Torço para que mais mulheres sejam reconhecidas por seu papel na ciência e que ocupem cada vez mais cargos de liderança nessa área. No mês passado, eu e a profa. Eloísa Bonfá, diretora clínica do Hospital das Clínicas de São Paulo, fomos condecoradas com a medalha Armando Salles de Oliveira, da USP, pelas nossas ações contra a Covid-19. Na ocasião, notei que, das doze medalhas anteriores, apenas uma mulher havia sido condecorada. Será que a contribuição das mulheres foi tão menor assim? As mulheres representam 37% dos docentes da USP.
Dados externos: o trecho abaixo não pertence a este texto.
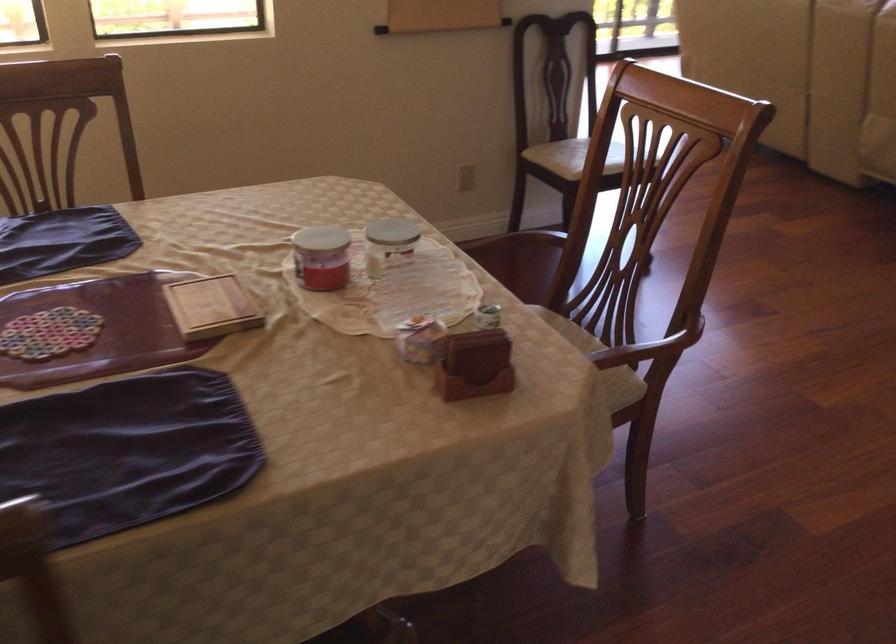 At what (x,y) coordinates should I click in order to perform the action: click on wooden coaster holder. Please return your answer as a coordinate pair (x, y). The height and width of the screenshot is (644, 896). Looking at the image, I should click on (475, 365). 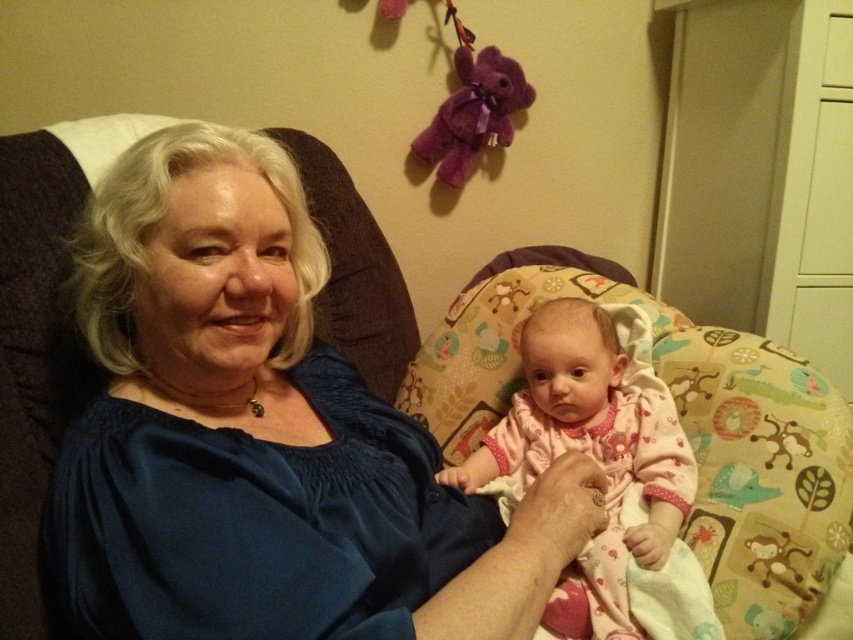 Does blue satin blouse at upper left appear over pink fabric baby at center?

Yes, blue satin blouse at upper left is above pink fabric baby at center.

Does point (337, 406) come in front of point (575, 600)?

No, it is not.

Find the location of a particular element. The width and height of the screenshot is (853, 640). blue satin blouse at upper left is located at coordinates 260,436. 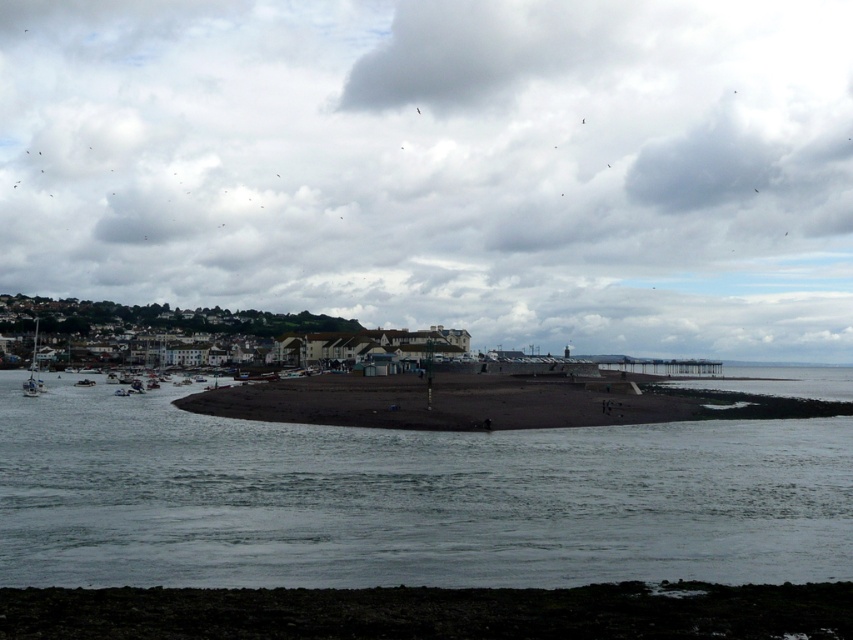 Is point (665, 298) more distant than point (62, 620)?

Yes, point (665, 298) is farther from viewer.

Does cloudy sky at upper center appear on the right side of dark sand at lower center?

In fact, cloudy sky at upper center is to the left of dark sand at lower center.

Find the location of a particular element. cloudy sky at upper center is located at coordinates (444, 166).

Identify the location of cloudy sky at upper center. Image resolution: width=853 pixels, height=640 pixels. (444, 166).

Between point (787, 116) and point (279, 512), which one is positioned in front?

Point (279, 512)

Is cloudy sky at upper center bigger than dark gray water at center?

Indeed, cloudy sky at upper center has a larger size compared to dark gray water at center.

Between point (490, 13) and point (268, 545), which one is positioned in front?

Positioned in front is point (268, 545).

Find the location of a particular element. The image size is (853, 640). cloudy sky at upper center is located at coordinates (444, 166).

In the scene shown: Who is positioned more to the right, dark sand at lower center or dark sand beach at center?

dark sand beach at center

Is dark sand at lower center behind dark sand beach at center?

No, dark sand at lower center is closer to the viewer.

Is point (846, 592) positioned behind point (639, 392)?

No, it is not.

Where is `dark sand at lower center`? Image resolution: width=853 pixels, height=640 pixels. dark sand at lower center is located at coordinates (433, 612). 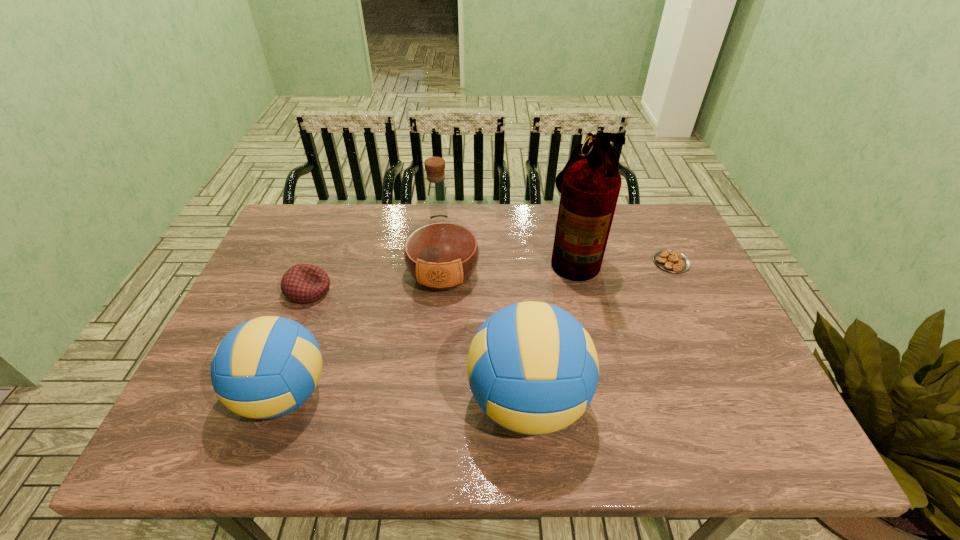 Find the location of a particular element. object that is positioned at the right edge is located at coordinates (669, 260).

Where is `object located at the near left corner`? object located at the near left corner is located at coordinates (266, 367).

This screenshot has height=540, width=960. What are the coordinates of `vacant space at the far edge` in the screenshot? It's located at (447, 204).

Where is `vacant space at the near edge of the desktop`? vacant space at the near edge of the desktop is located at coordinates (694, 412).

Locate an element on the screen. free space at the left edge of the desktop is located at coordinates (256, 307).

Image resolution: width=960 pixels, height=540 pixels. I want to click on free region at the right edge of the desktop, so click(x=647, y=270).

In the image, there is a desktop. Identify the location of free space at the far left corner. This screenshot has height=540, width=960. 290,213.

Identify the location of free point at the far right corner. This screenshot has width=960, height=540. (644, 226).

You are a GUI agent. You are given a task and a screenshot of the screen. Output one action in this format:
    pyautogui.click(x=<x>, y=<y>)
    Task: Click on the vacant region at the near right corner
    The height and width of the screenshot is (540, 960).
    Given the screenshot: What is the action you would take?
    pyautogui.click(x=723, y=408)

Locate an element on the screen. The width and height of the screenshot is (960, 540). blank region between the rightmost object and the beanbag is located at coordinates (490, 276). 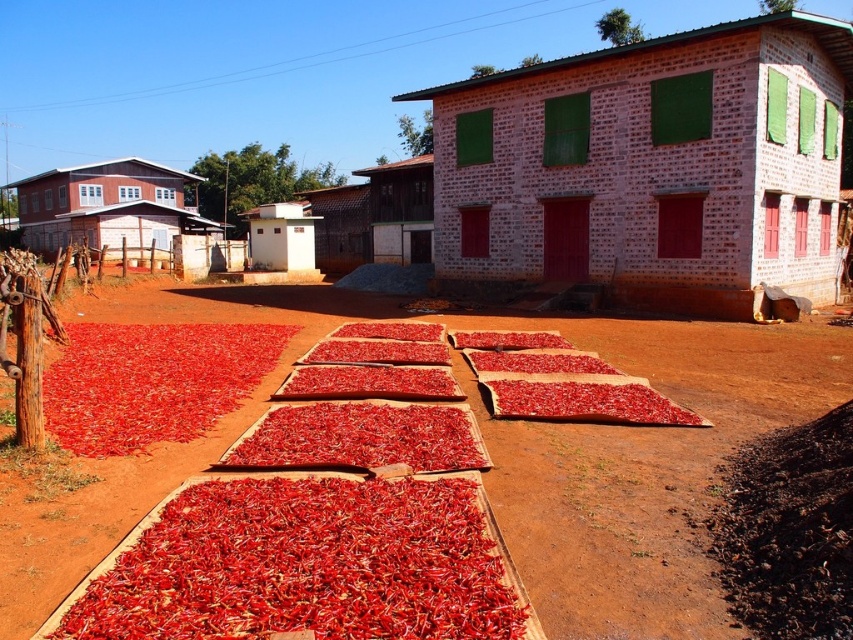 Is red dirt field at center bigger than white brick hut at center?

Indeed, red dirt field at center has a larger size compared to white brick hut at center.

Can you confirm if red dirt field at center is positioned to the right of white brick hut at center?

Indeed, red dirt field at center is positioned on the right side of white brick hut at center.

Does point (689, 536) lie behind point (309, 259)?

That is False.

At what (x,y) coordinates should I click in order to perform the action: click on red dirt field at center. Please return your answer as a coordinate pair (x, y). Looking at the image, I should click on (489, 454).

Is brick wall house at center to the left of matte wood hut at left from the viewer's perspective?

No, brick wall house at center is not to the left of matte wood hut at left.

Between point (433, 122) and point (55, 209), which one is positioned behind?

Point (55, 209)

Where is `brick wall house at center`? brick wall house at center is located at coordinates (650, 168).

Can you confirm if red dirt field at center is positioned to the right of brown wooden hut at center?

Indeed, red dirt field at center is positioned on the right side of brown wooden hut at center.

Who is positioned more to the right, red dirt field at center or brown wooden hut at center?

From the viewer's perspective, red dirt field at center appears more on the right side.

Is point (576, 486) closer to viewer compared to point (335, 234)?

Yes, point (576, 486) is in front of point (335, 234).

Identify the location of red dirt field at center. (489, 454). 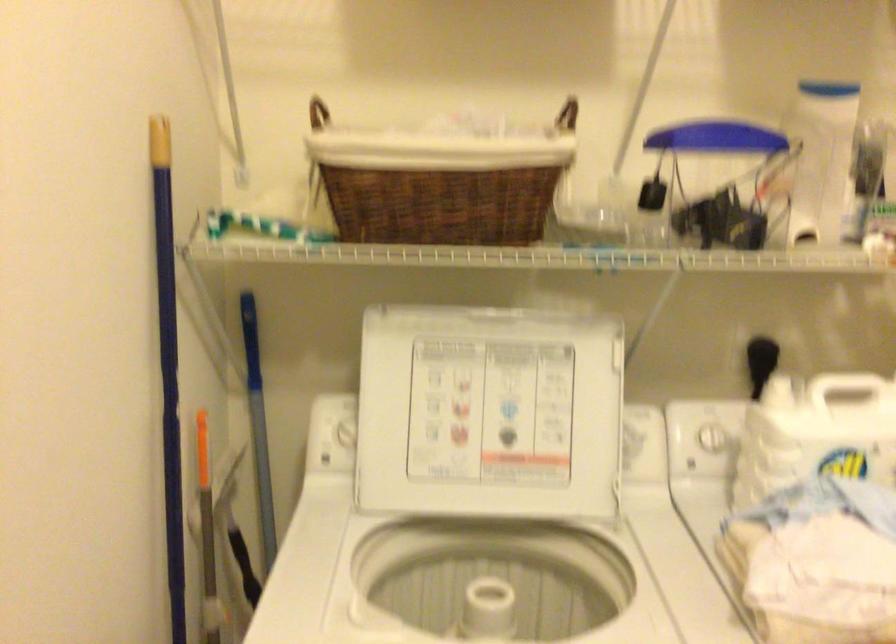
Por que há tão poucas mulheres nos conselhos das agências de amparo à pesquisa? Por que há tão poucas mulheres que assessoram a tomada de decisões de governantes sobre saúde pública? Por que a maioria dos palestrantes nos congressos são homens? Todo mundo se lembra de Oswaldo Cruz e de seu papel no combate a epidemias como a febre amarela. Hospitais e institutos de pesquisa pelo país foram batizados com o nome dele. Mas quem se lembra de Lair Guerra e seu papel no combate à Aids no Brasil? Se hoje temos um programa exemplar nessa área, o Programa Nacional de Combate à Aids, uma referência para o resto do mundo, foi graças ao trabalho dela nos anos 1980. Espero que o mesmo tipo de reconhecimento que estou recebendo agora pelo meu trabalho possa ser dado a tantas outras pesquisadoras pelo país e que o legado de mulheres como Lair jamais caiam em esquecimento. Avançar é preciso.